The presentation, which is expected to be similar to one that will be made to the public later this month, summarized the data that Draper Aden has thus far gathered regarding traffic on the road and offered some possible solutions to problem areas.

The road's "level of service" was evaluated and graded on a scale of A to E at various intersections, based upon delay caused to the driver. Grades on the road's current conditions were not encouraging, falling primarily in the C-to-F range.

A 10 percent growth rate was assumed to evaluate future conditions. Making no changes to the road resulted in a somewhat lower overall grade point average, while traditional traffic management such as added traffic lights and turn lanes made spotty improvements, and traffic calming measures such as splitters, roundabouts and various visual cues brought grades into the A-to-B range.
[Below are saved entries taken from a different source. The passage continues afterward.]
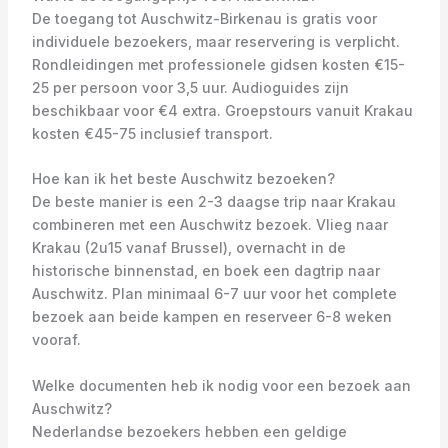
De toegang tot Auschwitz-Birkenau is gratis voor
individuele bezoekers, maar reservering is verplicht.
Rondleidingen met professionele gidsen kosten €15-
25 per persoon voor 3,5 uur. Audioguides zijn
beschikbaar voor €4 extra. Groepstours vanuit Krakau
kosten €45-75 inclusief transport.
Hoe kan ik het beste Auschwitz bezoeken?
De beste manier is een 2-3 daagse trip naar Krakau
combineren met een Auschwitz bezoek. Vlieg naar
Krakau (2u15 vanaf Brussel), overnacht in de
historische binnenstad, en boek een dagtrip naar
Auschwitz. Plan minimaal 6-7 uur voor het complete
bezoek aan beide kampen en reserveer 6-8 weken
vooraf.
Welke documenten heb ik nodig voor een bezoek aan
Auschwitz?
Nederlandse bezoekers hebben een geldige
Possibilities were also examined for adding paths and/or lanes to accommodate pedestrians, equestrians and bike riders, with respect to tree preservation, safety and comfort.

Wallwork, who has worked on traffic calming projects up and down the East Coast and specializes in designing roundabouts, pointed out that a roundabout is the only traffic calming tool for managing intersections that simultaneously slows traffic, reduces crashes, facilitates pedestrian crossing and beautifies. He also noted that they decrease crashes by about 40 percent from traditional signal-regulated intersections and decrease fatal crashes by about 90 percent, as well as generally costing less. They also have the added bonus of being unaffected by power outages.

However, he and Flynn made clear that they are not yet proposing any final plans. "We're trying to get a consensus on a plan," said Flynn. "We're presenting a starting point."

The feasibility study is expected to be completed by September.

The public is being encouraged to attend the community meeting scheduled for 7 p.m. on May 24 at Unity of Fairfax Church.